La era actual, que prepara un importante salto tecnológico para 2026 con nuevas regulaciones en unidades de potencia y diseño de los monoplazas, representa un cambio significativo orientado a hacer la competición más emocionante y atractiva. Ben Sulayem ha resaltado que estos cambios buscan no solo innovar, sino también conectar mejor con los aficionados, quienes son el motor fundamental del deporte.
El compromiso con los aficionados y el futuro del espectáculo
Si bien no hay declaraciones textuales exactas donde el presidente de la FIA defienda a capa y espada esta nueva era, es claro que su gestión está encaminada a ofrecer un producto atractivo y competitivo. Según el último Acuerdo de la Concordia, firmado entre la FIA, la Fórmula 1 y los equipos participantes, se establece una hoja de ruta que prioriza la mejora en la experiencia del espectador, la transparencia en la gobernanza y la innovación técnica.
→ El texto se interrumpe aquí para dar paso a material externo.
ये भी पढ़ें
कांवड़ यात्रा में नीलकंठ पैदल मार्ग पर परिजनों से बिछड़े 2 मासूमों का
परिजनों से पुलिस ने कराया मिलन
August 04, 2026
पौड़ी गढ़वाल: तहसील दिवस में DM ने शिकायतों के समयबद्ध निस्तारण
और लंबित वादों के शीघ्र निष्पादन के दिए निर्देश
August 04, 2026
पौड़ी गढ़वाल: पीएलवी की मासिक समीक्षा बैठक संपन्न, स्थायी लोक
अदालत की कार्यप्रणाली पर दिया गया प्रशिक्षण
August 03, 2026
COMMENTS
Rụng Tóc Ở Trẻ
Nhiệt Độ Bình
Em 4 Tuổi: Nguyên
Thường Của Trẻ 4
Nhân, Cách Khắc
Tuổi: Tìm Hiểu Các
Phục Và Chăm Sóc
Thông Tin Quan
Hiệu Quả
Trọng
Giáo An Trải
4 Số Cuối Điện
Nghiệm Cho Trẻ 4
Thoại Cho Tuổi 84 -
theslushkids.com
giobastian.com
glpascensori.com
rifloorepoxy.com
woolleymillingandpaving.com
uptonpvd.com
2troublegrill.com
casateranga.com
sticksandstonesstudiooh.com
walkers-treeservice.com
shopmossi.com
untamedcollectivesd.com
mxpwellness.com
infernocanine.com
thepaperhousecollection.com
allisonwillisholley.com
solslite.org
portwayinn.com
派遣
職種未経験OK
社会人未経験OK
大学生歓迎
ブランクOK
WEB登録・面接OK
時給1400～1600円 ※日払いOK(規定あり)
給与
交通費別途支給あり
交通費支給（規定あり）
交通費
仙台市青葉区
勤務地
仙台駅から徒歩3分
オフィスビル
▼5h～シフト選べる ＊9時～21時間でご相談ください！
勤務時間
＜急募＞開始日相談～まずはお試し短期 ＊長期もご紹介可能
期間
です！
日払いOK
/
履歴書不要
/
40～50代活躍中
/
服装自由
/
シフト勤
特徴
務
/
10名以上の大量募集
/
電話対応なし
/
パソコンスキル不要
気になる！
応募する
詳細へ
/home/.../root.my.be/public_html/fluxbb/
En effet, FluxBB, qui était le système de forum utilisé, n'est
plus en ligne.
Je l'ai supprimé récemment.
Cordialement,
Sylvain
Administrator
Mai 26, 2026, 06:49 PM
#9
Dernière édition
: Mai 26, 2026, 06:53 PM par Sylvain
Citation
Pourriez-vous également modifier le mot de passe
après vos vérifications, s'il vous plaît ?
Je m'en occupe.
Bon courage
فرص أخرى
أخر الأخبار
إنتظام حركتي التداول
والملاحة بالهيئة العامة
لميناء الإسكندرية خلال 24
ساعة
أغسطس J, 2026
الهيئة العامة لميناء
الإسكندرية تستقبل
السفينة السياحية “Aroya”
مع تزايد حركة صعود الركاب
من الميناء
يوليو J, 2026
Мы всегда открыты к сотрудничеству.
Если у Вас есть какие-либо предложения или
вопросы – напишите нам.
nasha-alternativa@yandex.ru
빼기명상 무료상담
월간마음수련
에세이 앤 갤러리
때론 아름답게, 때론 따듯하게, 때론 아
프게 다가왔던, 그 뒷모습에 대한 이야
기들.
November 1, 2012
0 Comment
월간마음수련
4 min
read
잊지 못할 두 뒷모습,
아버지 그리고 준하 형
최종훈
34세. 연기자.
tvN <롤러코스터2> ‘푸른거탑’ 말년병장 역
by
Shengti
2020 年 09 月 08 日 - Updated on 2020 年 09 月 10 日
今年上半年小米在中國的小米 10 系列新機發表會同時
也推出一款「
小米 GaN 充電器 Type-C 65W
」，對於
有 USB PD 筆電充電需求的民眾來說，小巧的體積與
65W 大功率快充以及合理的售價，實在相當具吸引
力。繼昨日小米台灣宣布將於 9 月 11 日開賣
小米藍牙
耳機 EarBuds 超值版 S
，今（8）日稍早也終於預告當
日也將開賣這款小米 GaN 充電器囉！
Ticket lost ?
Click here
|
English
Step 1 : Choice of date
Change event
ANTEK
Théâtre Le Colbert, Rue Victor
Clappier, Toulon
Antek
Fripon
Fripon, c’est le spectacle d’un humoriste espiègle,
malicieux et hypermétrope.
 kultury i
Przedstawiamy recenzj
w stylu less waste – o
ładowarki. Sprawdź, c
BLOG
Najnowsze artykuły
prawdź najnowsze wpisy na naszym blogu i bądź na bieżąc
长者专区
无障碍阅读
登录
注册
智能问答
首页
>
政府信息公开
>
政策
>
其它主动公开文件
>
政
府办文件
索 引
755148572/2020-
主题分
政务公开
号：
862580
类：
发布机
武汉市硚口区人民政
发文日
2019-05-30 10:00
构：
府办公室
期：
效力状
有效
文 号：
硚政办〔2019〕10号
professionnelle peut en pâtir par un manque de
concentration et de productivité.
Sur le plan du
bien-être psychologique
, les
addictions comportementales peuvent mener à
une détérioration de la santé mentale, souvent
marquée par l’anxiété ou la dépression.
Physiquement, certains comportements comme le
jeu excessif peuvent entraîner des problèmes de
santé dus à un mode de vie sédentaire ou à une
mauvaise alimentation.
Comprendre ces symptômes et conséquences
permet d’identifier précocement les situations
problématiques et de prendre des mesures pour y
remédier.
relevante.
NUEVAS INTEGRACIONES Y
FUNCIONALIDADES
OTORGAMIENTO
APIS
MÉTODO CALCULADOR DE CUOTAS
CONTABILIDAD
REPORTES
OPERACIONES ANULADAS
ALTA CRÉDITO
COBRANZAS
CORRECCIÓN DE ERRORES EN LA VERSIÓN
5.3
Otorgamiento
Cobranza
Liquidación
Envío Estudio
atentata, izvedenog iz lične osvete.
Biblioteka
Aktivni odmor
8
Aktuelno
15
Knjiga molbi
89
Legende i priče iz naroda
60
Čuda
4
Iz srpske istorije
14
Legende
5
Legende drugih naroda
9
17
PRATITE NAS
La aceptación y satisfacción del aficionado es un aspecto clave para la FIA y para Ben Sulayem, quienes consideran que adaptar el deporte a las demandas actuales garantizará su relevancia a largo plazo. La inclusión de nuevos fabricantes como Cadillac y la estabilidad normativa fueron puntos destacados en su agenda, con el objetivo de aumentar la competencia y la emoción en las pistas.
Impacto y perspectivas
Desde su nombramiento, Ben Sulayem ha promovido la recuperación económica y organizativa de la FIA, lo que ha permitido afrontar estos ambiciosos cambios en la Fórmula 1 con mayor solidez. Su visión incluye fortalecer el vínculo entre pilotos, equipos, medios de comunicación y la audiencia global para consolidar la pasión por la competición.
En definitiva, la gestión del presidente de la FIA refleja una apuesta clara por una Fórmula 1 moderna, innovadora y alineada con los gustos y expectativas de los fans, asegurando un futuro prometedor para este deporte de máxima velocidad.